## Problem
Only the lines from the start of the entries through the line with "我的帳戶 (715, 934)" should be returned, each exactly as it stands, and no pictures.

◇ ◇ ◇ ◇ ◇ ◇ ◇

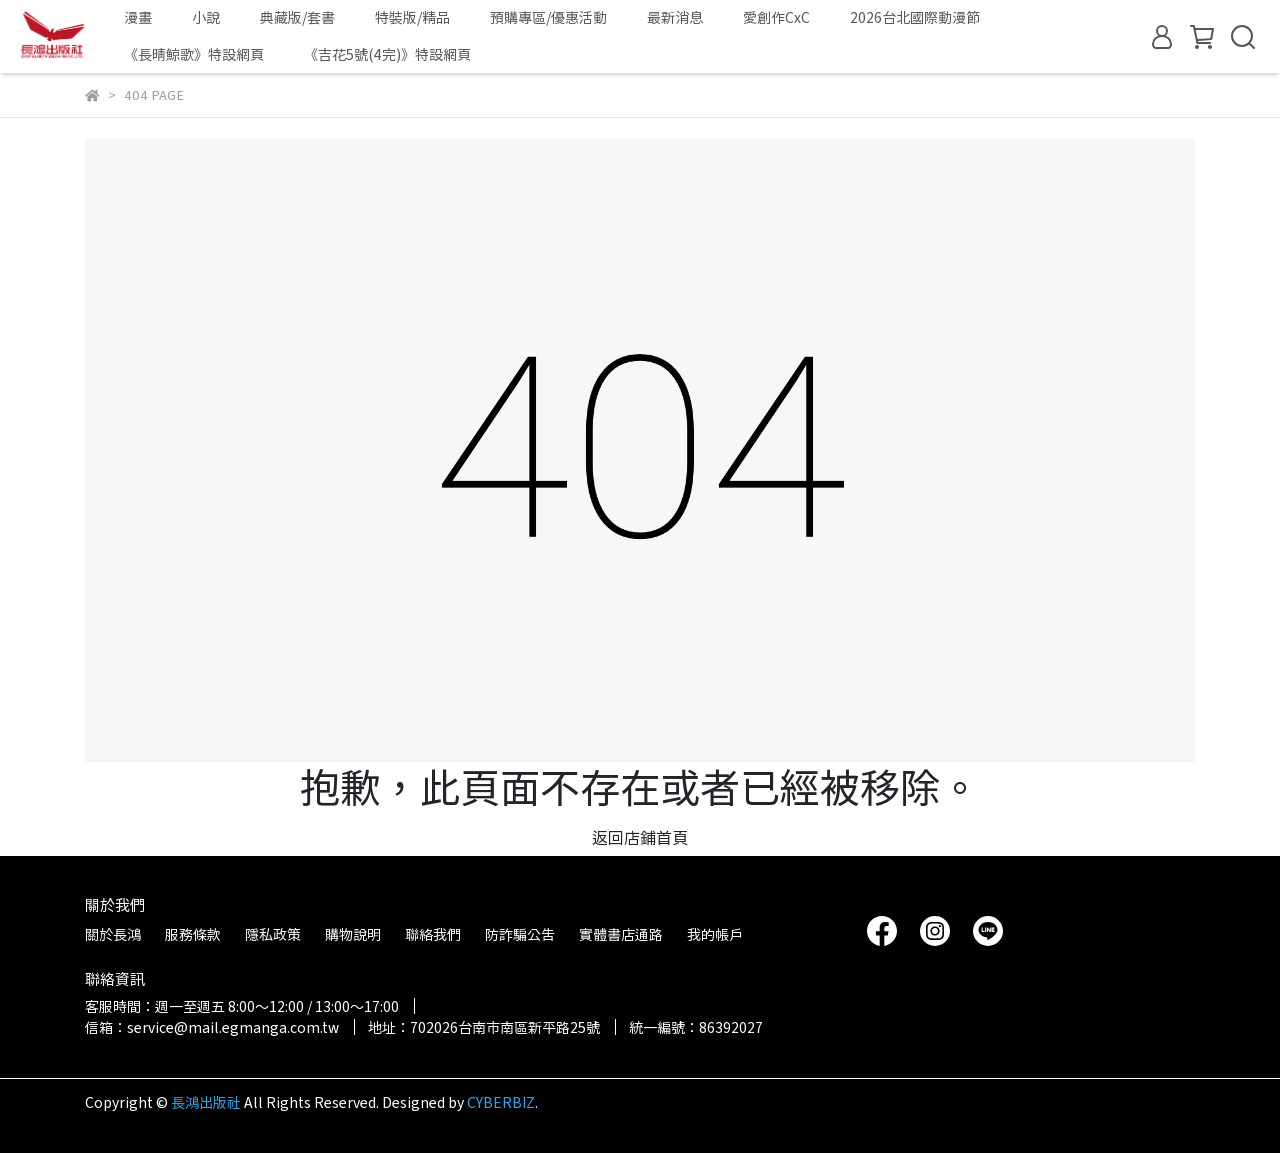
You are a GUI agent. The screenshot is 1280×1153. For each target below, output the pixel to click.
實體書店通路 (621, 934)
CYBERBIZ (501, 1102)
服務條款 (193, 934)
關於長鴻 (113, 934)
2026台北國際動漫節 (915, 17)
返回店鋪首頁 (640, 837)
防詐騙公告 (520, 934)
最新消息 (675, 17)
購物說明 (353, 934)
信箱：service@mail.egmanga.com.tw (212, 1027)
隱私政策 (273, 934)
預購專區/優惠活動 (548, 17)
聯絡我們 (433, 934)
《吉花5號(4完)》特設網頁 (387, 54)
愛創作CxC (776, 17)
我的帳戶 (715, 934)
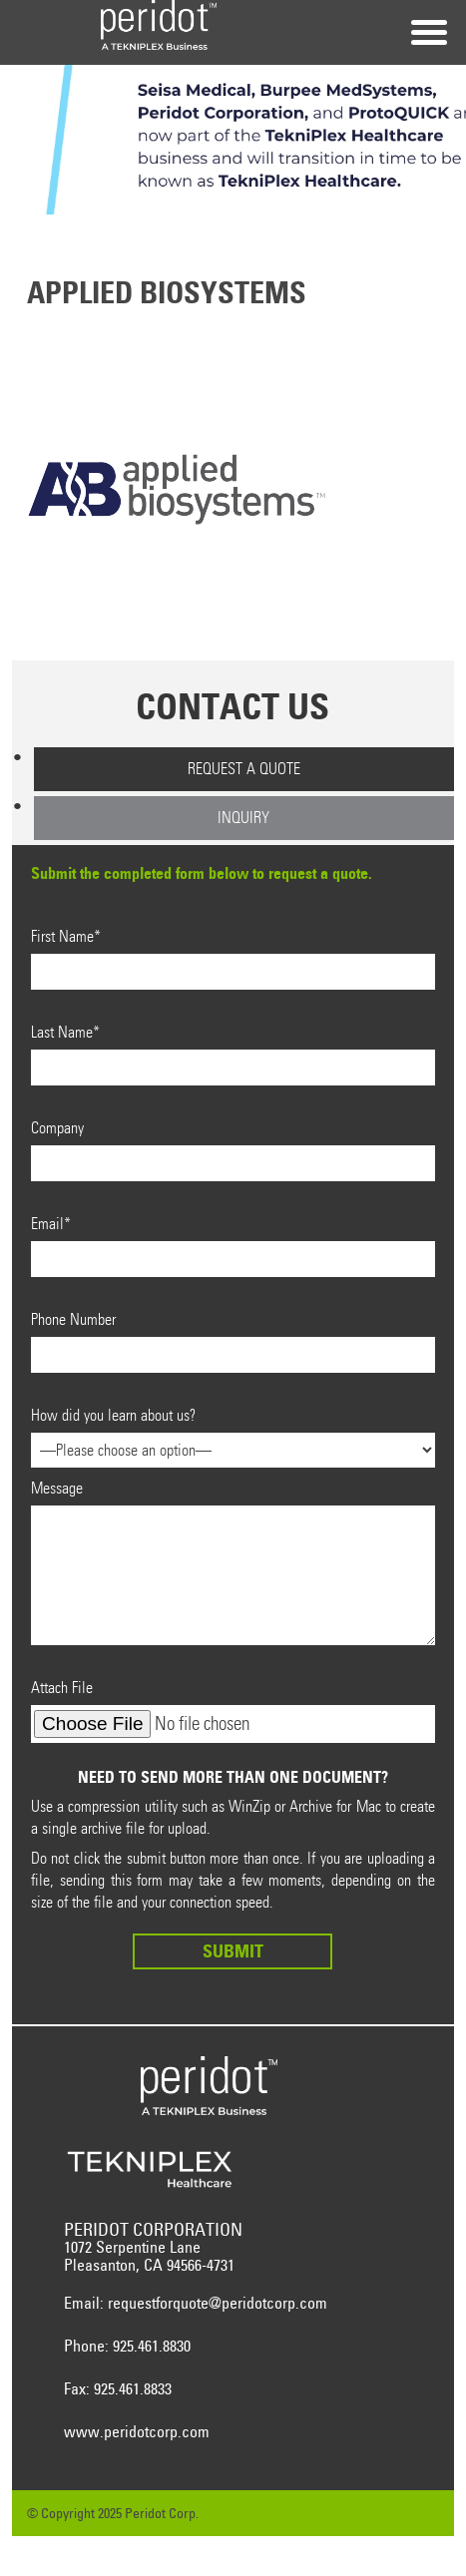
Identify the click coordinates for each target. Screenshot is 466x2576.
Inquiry (243, 817)
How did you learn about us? (233, 1433)
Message (233, 1562)
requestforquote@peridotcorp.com (217, 2303)
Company (233, 1149)
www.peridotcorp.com (137, 2431)
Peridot (158, 25)
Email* (233, 1245)
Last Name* (233, 1054)
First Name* (233, 958)
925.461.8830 (152, 2346)
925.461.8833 (133, 2388)
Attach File (233, 1710)
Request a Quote (244, 768)
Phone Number (233, 1341)
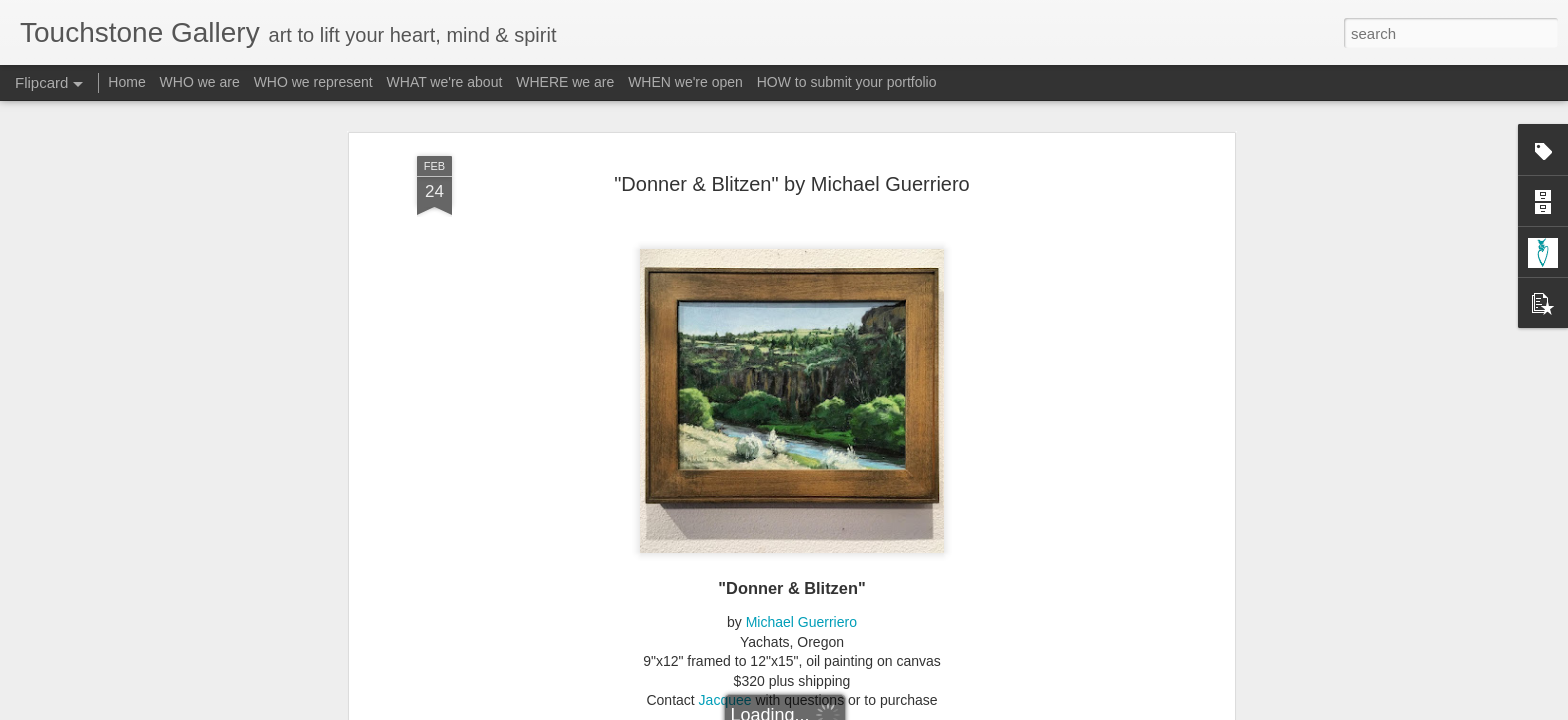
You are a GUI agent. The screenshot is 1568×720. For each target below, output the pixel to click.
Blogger (846, 709)
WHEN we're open (685, 82)
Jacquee (725, 549)
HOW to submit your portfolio (847, 82)
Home (126, 82)
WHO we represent (313, 82)
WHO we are (200, 82)
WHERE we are (565, 82)
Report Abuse (905, 709)
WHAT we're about (445, 82)
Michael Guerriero (801, 471)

◇ ◇ ◇ ◇ ◇ ◇ ◇

## Written response
You are a GUI agent. The screenshot is 1280×1153. For each target below, output the pixel to click.
實體書店通路 (621, 934)
CYBERBIZ (501, 1102)
服務條款 (193, 934)
關於長鴻 (113, 934)
2026台北國際動漫節 (915, 17)
返回店鋪首頁 (640, 837)
防詐騙公告 (520, 934)
最新消息 (675, 17)
購物說明 (353, 934)
信箱：service@mail.egmanga.com.tw (212, 1027)
隱私政策 (273, 934)
預購專區/優惠活動 (548, 17)
聯絡我們 (433, 934)
《吉花5號(4完)》特設網頁 (387, 54)
愛創作CxC (776, 17)
我的帳戶 (715, 934)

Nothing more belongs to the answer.